[Your goal]: Copy exactly the lines from the beginning of the data down to and including the line holding "Vantagens do aluguel de frotas e como", without any pictures.

☆ ☆ ☆

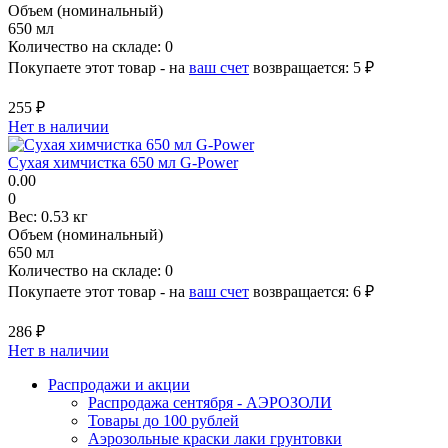
Объем (номинальный)
650 мл
Количество на складе:
0
Покупаете этот товар - на
ваш счет
возвращается:
5 ₽
255 ₽
Нет в наличии
Сухая химчистка 650 мл G-Power
0.00
0
Вес:
0.53 кг
Объем (номинальный)
650 мл
Количество на складе:
0
Покупаете этот товар - на
ваш счет
возвращается:
6 ₽
286 ₽
Нет в наличии
Распродажи и акции
Распродажа сентября - АЭРОЗОЛИ
Товары до 100 рублей
Аэрозольные краски лаки грунтовки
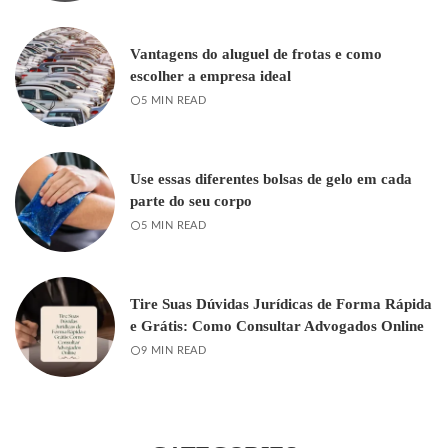
Vantagens do aluguel de frotas e como
escolher a empresa ideal
5 MIN READ
Use essas diferentes bolsas de gelo em cada
parte do seu corpo
5 MIN READ
Tire Suas Dúvidas Jurídicas de Forma Rápida
e Grátis: Como Consultar Advogados Online
9 MIN READ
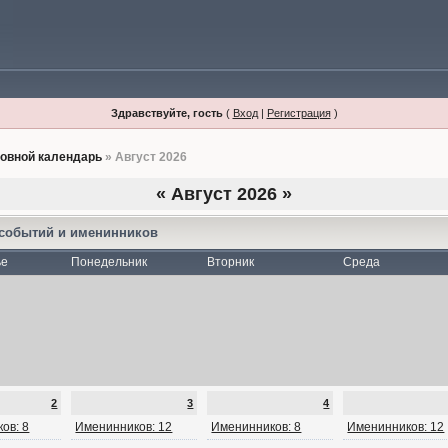
Здравствуйте, гость
(
Вход
|
Регистрация
)
овной календарь
» Август 2026
«
Август 2026
»
 событий и именинников
ье
Понедельник
Вторник
Среда
2
3
4
ов: 8
Именинников: 12
Именинников: 8
Именинников: 12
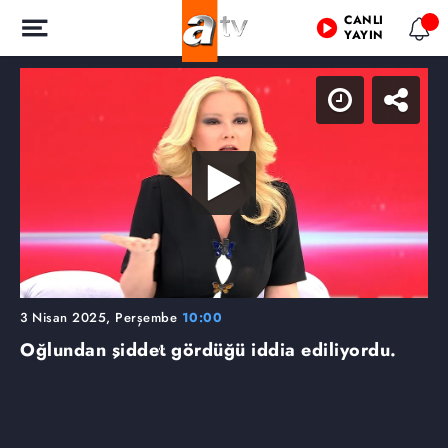
CANLI
YAYIN
3 Nisan 2025, Perşembe
10:00
Oğlundan şiddet gördüğü iddia ediliyordu.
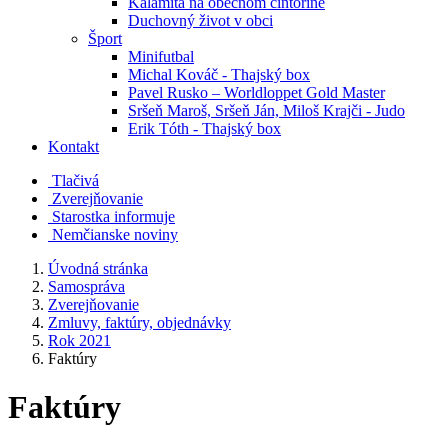
Kalamita na obecnom cintoríne
Duchovný život v obci
Šport
Minifutbal
Michal Kováč - Thajský box
Pavel Rusko – Worldloppet Gold Master
Sršeň Maroš, Sršeň Ján, Miloš Krajči - Judo
Erik Tóth - Thajský box
Kontakt
Tlačivá
Zverejňovanie
Starostka informuje
Nemčianske noviny
Úvodná stránka
Samospráva
Zverejňovanie
Zmluvy, faktúry, objednávky
Rok 2021
Faktúry
Faktúry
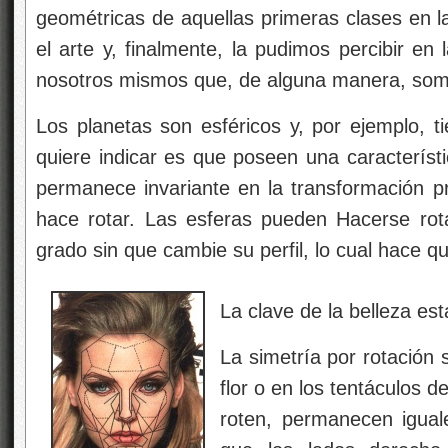
geométricas de aquellas primeras clases en l
el arte y, finalmente, la pudimos percibir en
nosotros mismos que, de alguna manera, so
Los planetas son esféricos y, por ejemplo, t
quiere indicar es que poseen una característ
permanece invariante en la transformación pr
hace rotar. Las esferas pueden Hacerse rota
grado sin que cambie su perfil, lo cual hace q
La clave de la belleza est
La simetría por rotación 
flor o en los tentáculos
roten, permanecen iguale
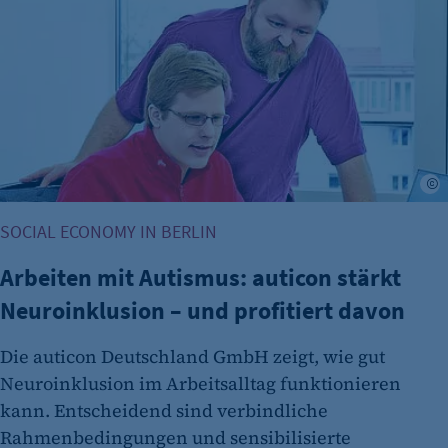
A
SOCIAL ECONOMY IN BERLIN
Arbeiten mit Autismus: auticon stärkt
Neuroinklusion – und profitiert davon
Die auticon Deutschland GmbH zeigt, wie gut
Neuroinklusion im Arbeitsalltag funktionieren
kann. Entscheidend sind verbindliche
Rahmenbedingungen und sensibilisierte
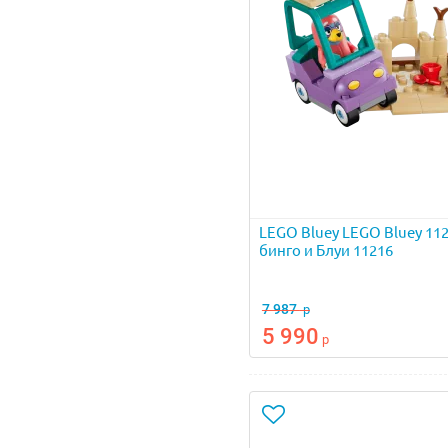
LEGO Bluey LEGO Bluey 11
бинго и Блуи 11216
7 987
р
5 990
р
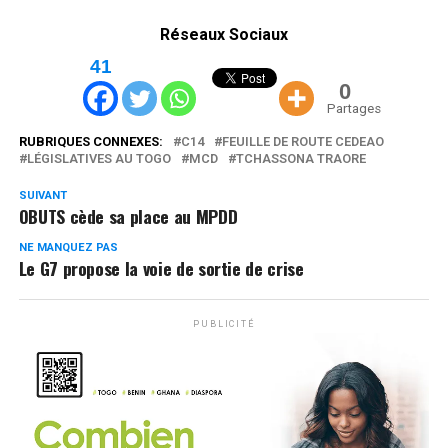
Réseaux Sociaux
41
0
Partages
RUBRIQUES CONNEXES:
C14
FEUILLE DE ROUTE CEDEAO
LÉGISLATIVES AU TOGO
MCD
TCHASSONA TRAORE
SUIVANT
OBUTS cède sa place au MPDD
NE MANQUEZ PAS
Le G7 propose la voie de sortie de crise
PUBLICITÉ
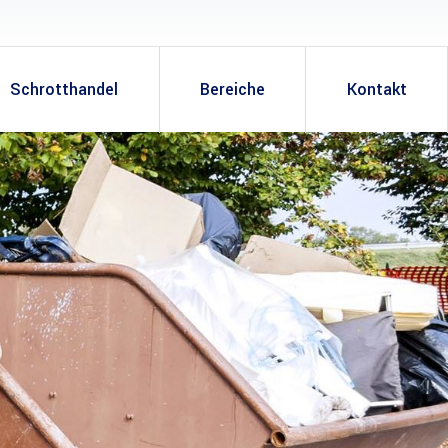
Schrotthandel
Bereiche
Kontakt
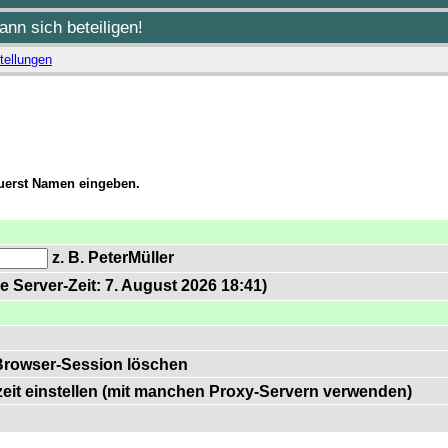
nn sich beteiligen!
tellungen
zuerst Namen eingeben.
z. B. PeterMüller
e Server-Zeit: 7. August 2026 18:41)
Browser-Session löschen
zeit einstellen (mit manchen Proxy-Servern verwenden)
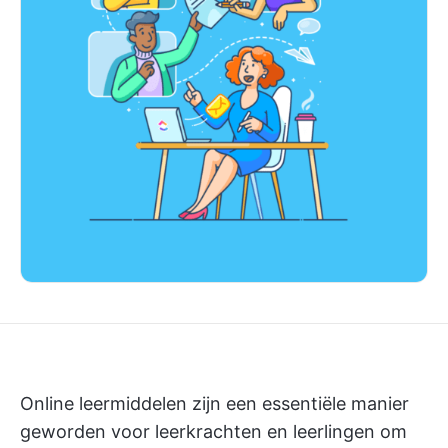
Online leermiddelen zijn een essentiële manier
geworden voor leerkrachten en leerlingen om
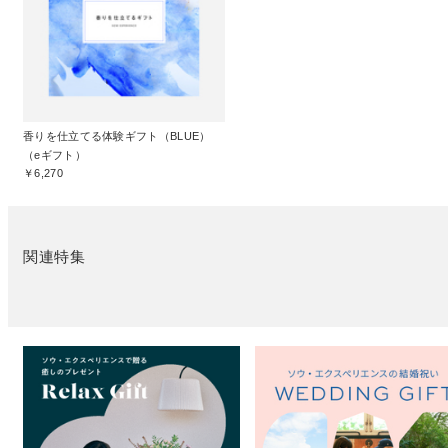
香りを仕立てる体験ギフト（BLUE）
（eギフト）
￥6,270
関連特集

☆ ☆ ☆

[Task answer]:
Объем (номинальный)
650 мл
Количество на складе:
0
Покупаете этот товар - на
ваш счет
возвращается:
5 ₽
255 ₽
Нет в наличии
Сухая химчистка 650 мл G-Power
0.00
0
Вес:
0.53 кг
Объем (номинальный)
650 мл
Количество на складе:
0
Покупаете этот товар - на
ваш счет
возвращается:
6 ₽
286 ₽
Нет в наличии
Распродажи и акции
Распродажа сентября - АЭРОЗОЛИ
Товары до 100 рублей
Аэрозольные краски лаки грунтовки
Vantagens do aluguel de frotas e como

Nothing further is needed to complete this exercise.